The familiar tune emanating from the radio brings tears to my eyes. The lyrics of the song take me two decades back, when my father used to sing me to sleep.
*Twenty years ago*
“Tera mujhse hai pehle ka naata koi, yu hin nahin dil lubhaata koi…”.
I half smiled, and dozed off on his shoulder. He was back after such a long time. I missed him. I missed the familiar feel of his jacket – the one that he usually wore; I missed his strong arms that held me up; I missed his voice and the lovely songs he used to sing to me. After spending many months in the regiment, when he used to come back home, he would kneel down by the door with his arms wide open and my little feet would run towards him.
I missed my father. I was just a tiny four-year-old then. He would carry me in his arms, sing me a lullaby. We would go for walks in the park, with me measuring about one-fourth of his frame, and he would try to match my pace. One day, he put his favourite jacket on me and made me wear his favourite pair of shades. He laughed a little, looking at me in the over sized jacket and the goggles, and clicked a picture. “My little princess”, he had said.
July 1999. The Kargil War was nearing an end. I was six then. Papa had left home for the war three months ago. While leaving home, he handed the jacket to me, and said,” Don’t miss me much, sweetheart. Keep it with you. You can always hold this jacket close to you when you miss me. Put it on the day I return. I want to see my little princess in this jacket.”
I hugged him and wiped off the tears streaming from my eyes. Every day, I used to sit by the television, looking at the clips of Kargil War with my mother, grandfather and grandmother. I did not understand what was happening. My eyes were just looking for a glimpse of the familiar figure of my father. Whenever I would see a man with a gun, I used to inch closer to the screen and scrutinize him in the hope of finding any resemblance to my father.
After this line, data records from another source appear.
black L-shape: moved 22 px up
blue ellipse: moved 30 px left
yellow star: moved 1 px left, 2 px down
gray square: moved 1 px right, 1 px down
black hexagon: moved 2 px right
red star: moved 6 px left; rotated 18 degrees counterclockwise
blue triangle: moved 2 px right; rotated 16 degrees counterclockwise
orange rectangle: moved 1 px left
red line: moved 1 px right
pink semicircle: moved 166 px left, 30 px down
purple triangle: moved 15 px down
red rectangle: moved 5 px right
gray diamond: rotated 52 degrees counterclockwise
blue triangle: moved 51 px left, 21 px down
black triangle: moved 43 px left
One morning, when I woke up, I saw my mother sobbing by the side of the bed. My grandmother and grandfather were crying too. I did not know what had happened. After asking them again and again, my grandfather said, “It’s nothing, dear. Papa is coming home after two days.” I was so overjoyed that I did a little dance and ran off to my room to look for his jacket. I still had no idea why the others had been crying over my father’s return. They should be happy, right?
Two days later, there were people in my house, all clothed in white. I didn’t know why everyone was so grim. That didn’t matter anyway; I was going to see my Papa. I had put on his jacket. Its long sleeves hung loose from the end of my hand. It was so long, it almost touched the ground when I walked. Papa would be so happy to see me, I thought.
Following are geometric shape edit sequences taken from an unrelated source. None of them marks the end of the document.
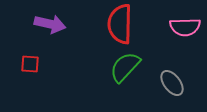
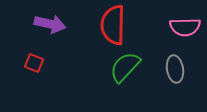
red semicircle: moved 7 px left, 1 px down
red square: moved 4 px right, 1 px up; rotated 18 degrees clockwise
gray ellipse: moved 3 px right, 14 px up; rotated 28 degrees clockwise
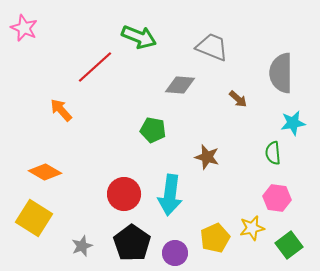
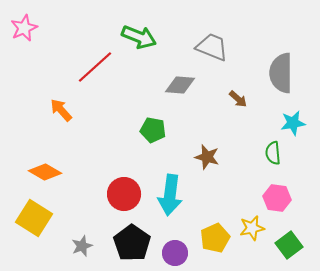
pink star: rotated 24 degrees clockwise
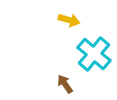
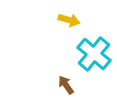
brown arrow: moved 1 px right, 1 px down
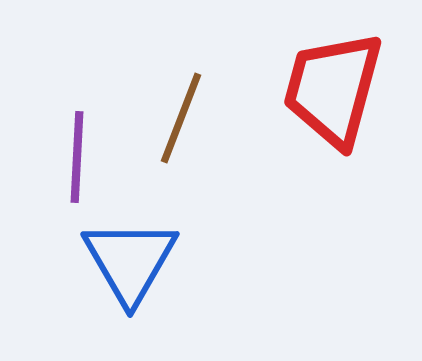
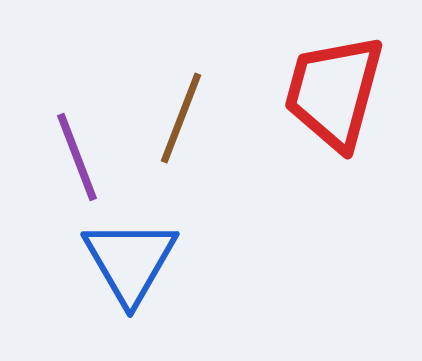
red trapezoid: moved 1 px right, 3 px down
purple line: rotated 24 degrees counterclockwise
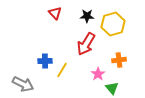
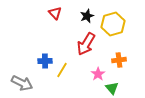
black star: rotated 24 degrees counterclockwise
gray arrow: moved 1 px left, 1 px up
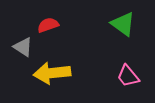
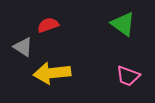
pink trapezoid: rotated 30 degrees counterclockwise
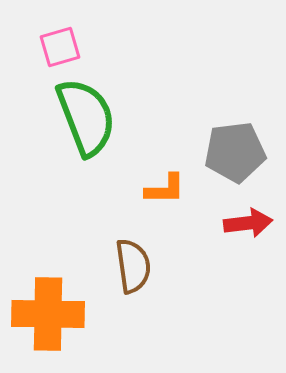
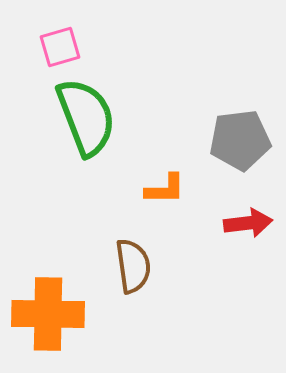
gray pentagon: moved 5 px right, 12 px up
A vehicle drove in then. A huge vehicle it was. The back door opened and out came a stretcher with a white cloth put over something. Everyone broke into uncontrollable sobs. I was still confused. I was waiting for Papa to come out of that vehicle. But that vehicle went away.
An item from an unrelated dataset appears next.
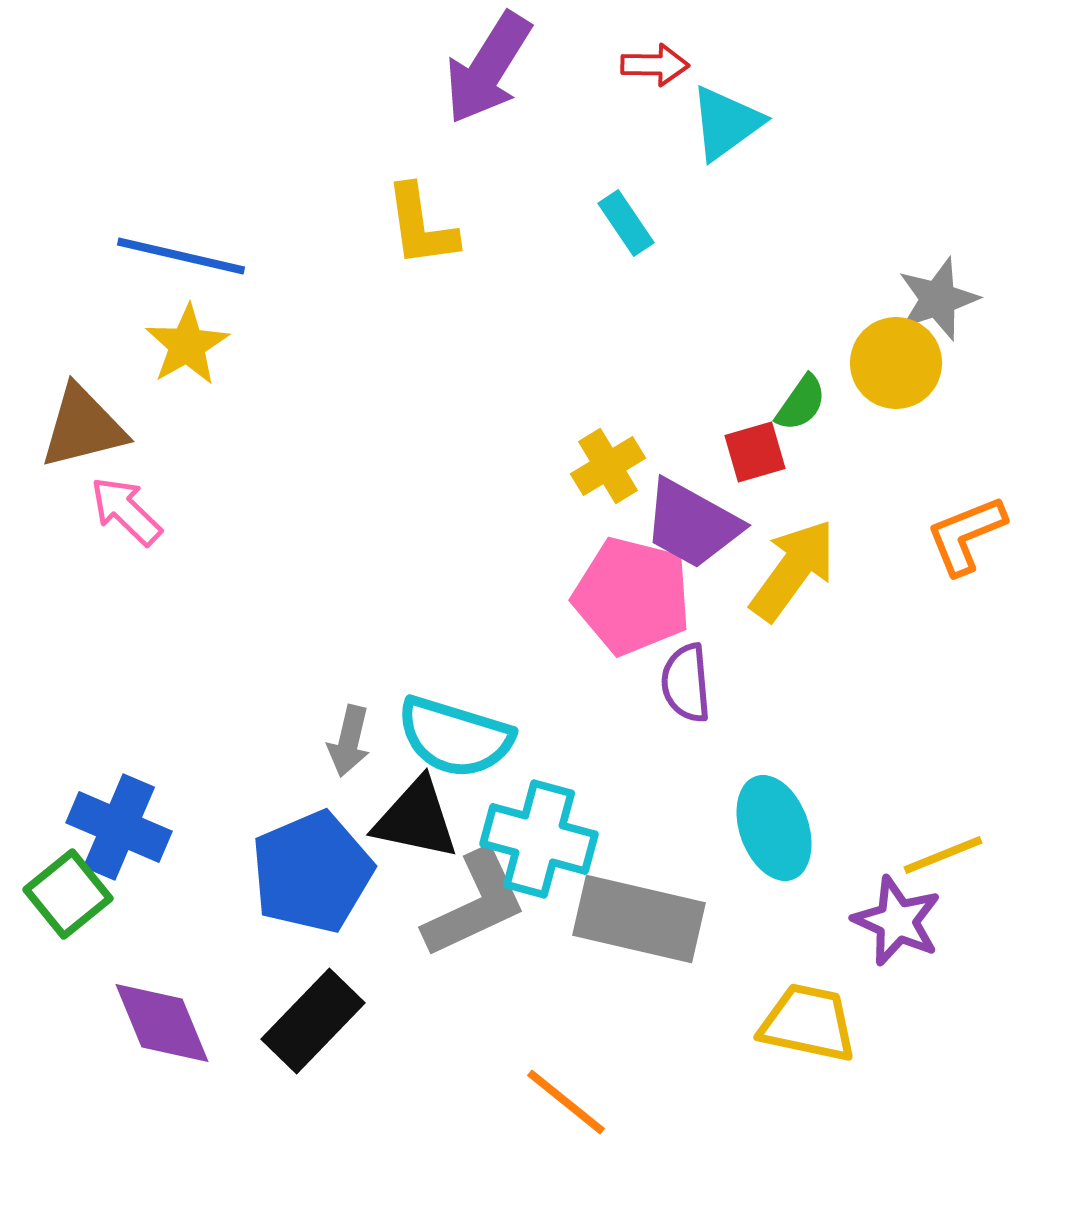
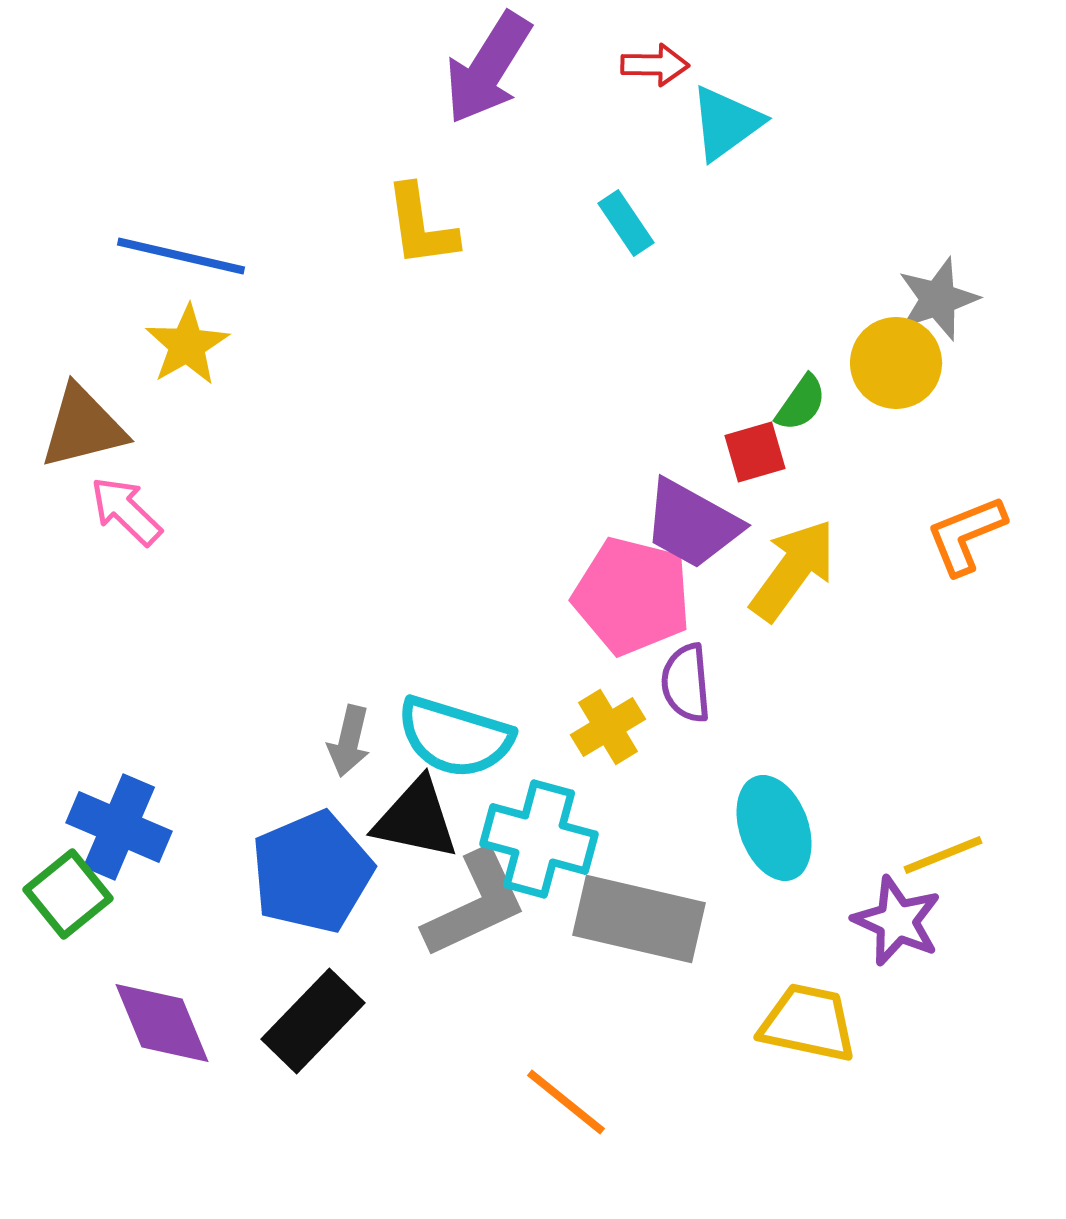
yellow cross: moved 261 px down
I tugged the palm of my grandfather and asked him, “Where is Papa?”. With tears in his eyes, he took me to the stretcher and lifted off the white shroud. I gasped. I was in a state of shock. My father was on the stretcher. I shook him a bit, tickled him a little. He used to wake me up that way. But he didn’t even move. My father was no more. I cried, I sobbed. He didn’t wake up. I remember telling him then, “See, I have put on your jacket… Wake up. Just look at me.”
The memory of his lifeless face makes me sob even harder. My eyes wander towards the familiar corner in my room where his jacket and his framed photo are hanging, and I cannot help but compare the smile on the photograph with the memory of his lifeless face. I hold his jacket close to me. His familiar scent is long gone, but the feel of the fabric is still intact. The song on the radio has already been replaced by another, but the tide of memories it had brought along with it is yet to subside.